Of course, corporate lawyers have hardly been alone in helping Big Tobacco and other malefactors of great wealth engage in deception for profit. Nor have trial lawyers been alone in helping unscrupulous plaintiffs bring extortionate lawsuits. Scientists, physicians, accountants, bankers, and other professionals have all done the same, as expert witnesses and, sometimes, accomplices. What’s unique about the legal profession is that lawyers have enshrined in their own codes of professional ethics, and in the attorney-client privilege, rationales for helping clients conceal, distort, obfuscate, and misrepresent important facts. Lawyers can tell themselves that facilitating cover-ups is in the finest tradition of their profession, and of the adversary system.
This is not to criticize every lawyer who ever represented a tobacco company. Many of the companies’ current attorneys are crafting reasonable arguments about what legal conclusions and consequences should follow from already established facts-for example, the sorts of restrictions that can constitutionally be imposed on cigarette advertising to protect children. That’s how the adversary system should work, with a neutral judge or jury making a decision after hearing advocates for both sides.
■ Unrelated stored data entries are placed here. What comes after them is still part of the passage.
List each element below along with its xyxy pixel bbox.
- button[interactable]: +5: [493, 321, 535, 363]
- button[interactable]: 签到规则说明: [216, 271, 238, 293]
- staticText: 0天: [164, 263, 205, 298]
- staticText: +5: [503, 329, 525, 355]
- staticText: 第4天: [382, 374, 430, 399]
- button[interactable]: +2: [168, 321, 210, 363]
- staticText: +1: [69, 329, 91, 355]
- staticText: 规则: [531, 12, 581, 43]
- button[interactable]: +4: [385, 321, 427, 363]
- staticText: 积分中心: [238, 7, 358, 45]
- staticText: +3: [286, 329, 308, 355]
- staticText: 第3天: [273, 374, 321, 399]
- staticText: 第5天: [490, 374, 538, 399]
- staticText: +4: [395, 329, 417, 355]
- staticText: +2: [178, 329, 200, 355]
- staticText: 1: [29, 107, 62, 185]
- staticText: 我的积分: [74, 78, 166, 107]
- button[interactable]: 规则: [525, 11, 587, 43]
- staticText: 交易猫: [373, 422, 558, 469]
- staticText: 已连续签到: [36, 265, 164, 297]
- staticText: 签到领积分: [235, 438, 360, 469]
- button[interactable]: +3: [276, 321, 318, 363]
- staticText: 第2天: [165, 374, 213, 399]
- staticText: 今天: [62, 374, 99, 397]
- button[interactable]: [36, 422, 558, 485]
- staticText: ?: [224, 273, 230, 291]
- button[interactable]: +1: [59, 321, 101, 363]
But the powerful incentives for lawyers to win have largely crowded out their obligations to deal honestly with facts and evidence, as officers of the court.
The social costs of licensing lawyers to distort and conceal are especially great when they represent large and powerful organizations with the capacity to cause disease, death, or disinformation. So while Congress considers tort reforms sought by business to keep extortionate plaintiffs and their attorneys from abusing the legal system, it should also consider cover-up reforms to keep businesses and their attorneys from doing the same.
The hearings could explore questions such as these: Did the law take a wrong turn when courts extended the full protections of the attorney-client privilege-originally developed to shield individuals’ consultations with their lawyers-to corporations, which have often used the privilege to conceal their most questionable activities? Do the benefits of encouraging more candid consultations between companies and their attorneys justify the cost of facilitating cover-ups? And should we move closer to the ethical norm suggested to Kessler by Yale law professor John Langbein: "Zealous advocacy should be limited by a duty to the truth. In every lawsuit, in every contact with authority, a lawyer should have a positive obligation not to be knowingly misleading"?
Radical? Yes. Any erosion of lawyers’ obligations to their clients could have damaging, unintended consequences. So cover-up reform should not be undertaken lightly, and probably should not apply in criminal cases, in which the need for zealous representation is at its zenith. But Congress should at least invite the profession’s pooh-bahs to explain why lawyers should remain free to hide evidence of corporate wrongdoing, mislead courts, and mangle the truth.